The objective of this work was to evaluate the acidity components and their relationship with chemical properties, for improving crop management in soils from different regions of Brazil.



The experiment was carried out in Piracicaba (SP), Brazil, using samples collected from the surface layer (0 – 0.2 m depth) of 26 soils from different Brazilian regions (Table 1). Soil samples with reaction close to neutrality were also included with the objective of evaluating the extraction of non-exchangeable forms of aluminum and to obtain low total acidity values.

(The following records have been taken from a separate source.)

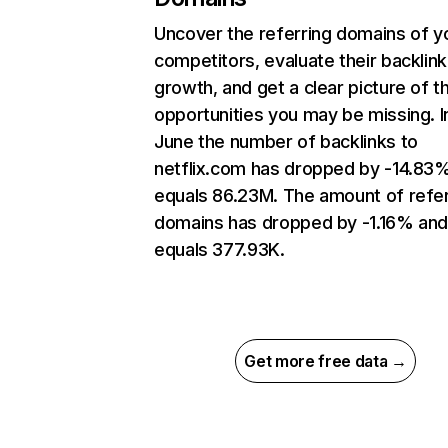
Uncover the referring domains of y
competitors, evaluate their backlink
growth, and get a clear picture of t
opportunities you may be missing. I
June the number of backlinks to
netflix.com has dropped by -14.83
equals 86.23M. The amount of refer
domains has dropped by -1.16% an
equals 377.93K.
Get more free data →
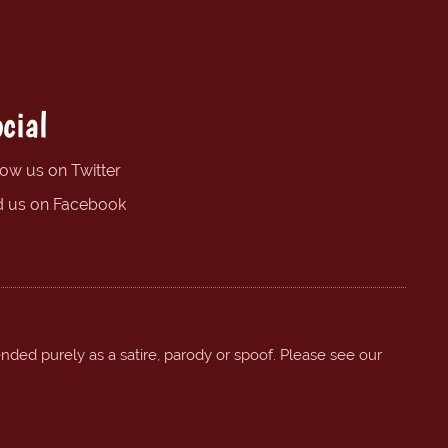
cial
low us on Twitter
d us on Facebook
ended purely as a satire, parody or spoof. Please see our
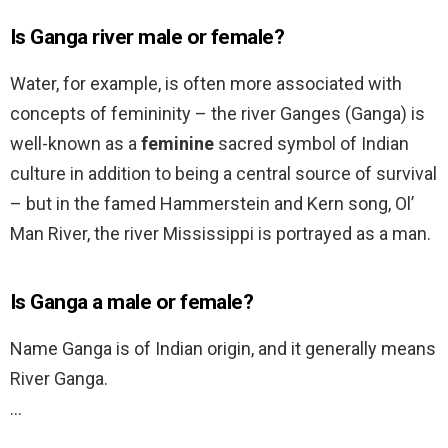
Is Ganga river male or female?
Water, for example, is often more associated with
concepts of femininity – the river Ganges (Ganga) is
well-known as a
feminine
sacred symbol of Indian
culture in addition to being a central source of survival
– but in the famed Hammerstein and Kern song, Ol’
Man River, the river Mississippi is portrayed as a man.
Is Ganga a male or female?
Name Ganga is of Indian origin, and it generally means
River Ganga.
…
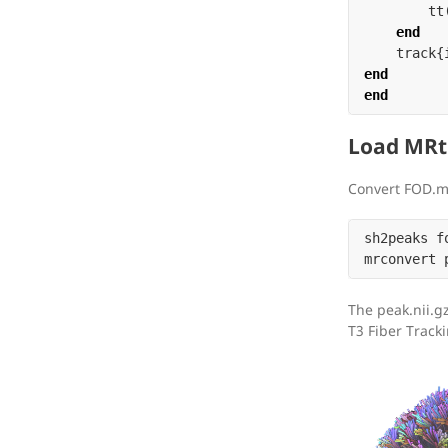
tt
end
track
{
end
end
Load MRtr
Convert FOD.m
sh2peaks f
The peak.nii.g
T3 Fiber Tracki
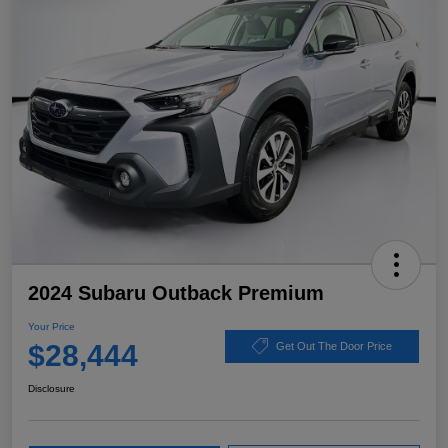
2024 Subaru Outback Premium
Your Price
$28,444
Get Out The Door Price
Disclosure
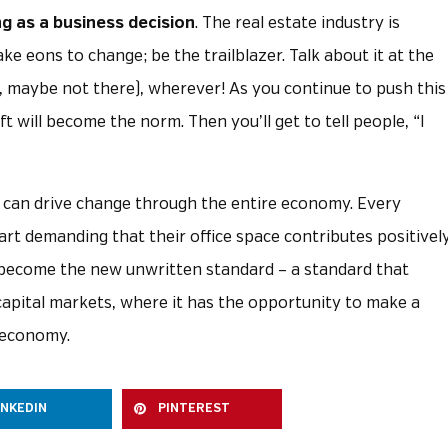
ng as a business decision
. The real estate industry is
ke eons to change; be the trailblazer. Talk about it at the
l, maybe not there), wherever! As you continue to push this
 will become the norm. Then you’ll get to tell people, “I
ry can drive change through the entire economy. Every
art demanding that their office space contributes positivel
ll become the new unwritten standard – a standard that
pital markets, where it has the opportunity to make a
 economy.
INKEDIN
PINTEREST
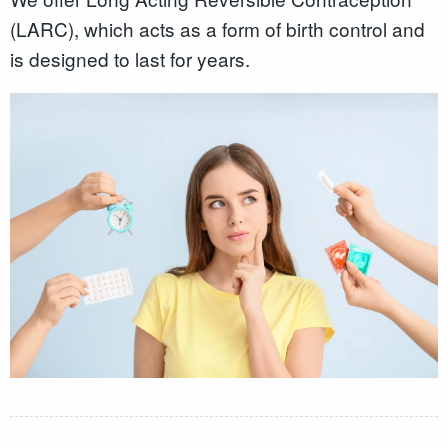
(LARC), which acts as a form of birth control and
is designed to last for years.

Air dried samples of each soil were homogenized, divided in three subsamples, identified, ground in a porcelain crucible and passed through 0.5 mm mesh sieve and packed. For the chemical characterization of soil samples (Table 2), methods described in Raij et al. (1987; 2001) were used, except for the exchangeable sodium which was extracted with 0.05 mol L-1 HCl + 0.0125 mol L-1 H2SO4 solution in 1:5 (v/v) soil/extractant ratio and determined in flame photometer.

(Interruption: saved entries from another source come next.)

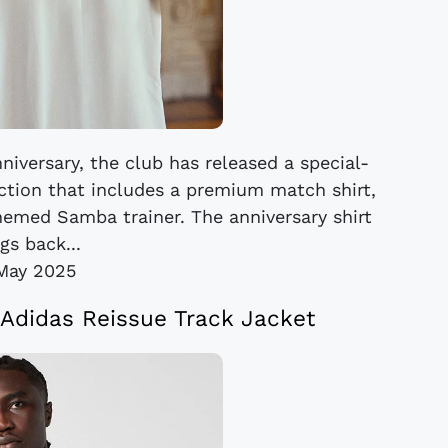
iversary, the club has released a special-
ection that includes a premium match shirt,
themed Samba trainer. The anniversary shirt
gs back...
May 2025
Adidas Reissue Track Jacket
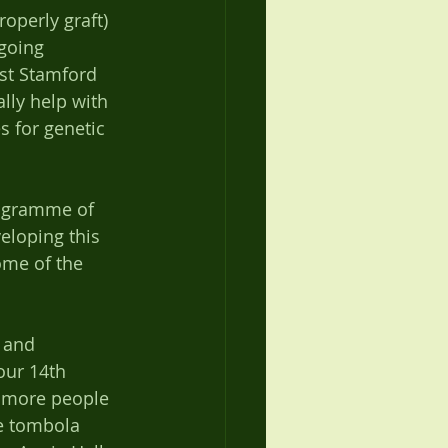
operly graft) 
going 
ost Stamford 
lly help with 
s for genetic 
rogramme of 
eloping this 
ome of the 
 and 
our 14th 
– more people 
e tombola 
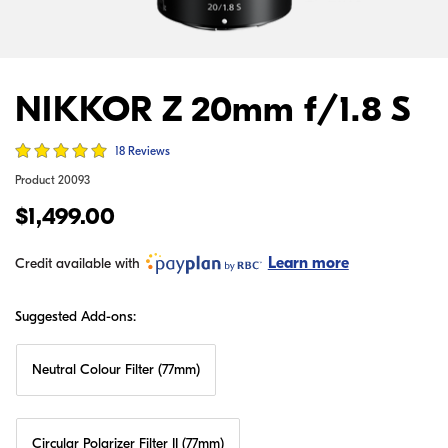
NIKKOR Z 20mm f/1.8 S
18 Reviews
Product
20093
$1,499.00
Learn more
Credit available with
Suggested Add-ons:
Neutral Colour Filter (77mm)
Circular Polarizer Filter II (77mm)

Soil acidity components were characterized as follows: the active acidity was determined in 0.01 mol L-1 CaCl2 solution, 1:2.5 (v/v) soil/solution ratio, through pH measurement; the total acidity (H + Al3+) directly through the extraction with 1 mol L-1 ammonium acetate solution at pH 7, followed by titration, and indirectly by SMP method (Raij et al., 1987; 2001). The exchangeable acidity (Al3+ + H+tit ) and the exchangeable aluminum (Al3+) were extracted by 1 mol L-1 KCl solution, 1:10 (v/v) soil/solution ratio, and determined by titration of 25 mL KCl extract with 25 mmol L-1 NaOH, using 1 g L-1 phenolphthalein as indicator, and by back-titration, after acidification with 40 g L-1 NaF, with 25 mmol L-1 HCl, respectively (routine methodology of Soil Fertility Lab., USP/CENA, adapted from McLean, 1965). The difference between titratable exchangeable acidity and titratable aluminum gave the socalled titratable hydrogen (H+tit) content. The soluble Al (WMAl) was extracted with Wolf-Morgan solution (0.73 mol L-1 sodium acetate and 0.0001 mol L-1 DTPA, pH 4.8) and determined through the aluminon method, (Wolf, 1982). The total Al content was determined in ICPAES, after HClO4 + HNO3 + HF digestion. The nonexchangeable acidity was determined by the difference between the total acidity and exchangeable acidity obtained by titrimetric method.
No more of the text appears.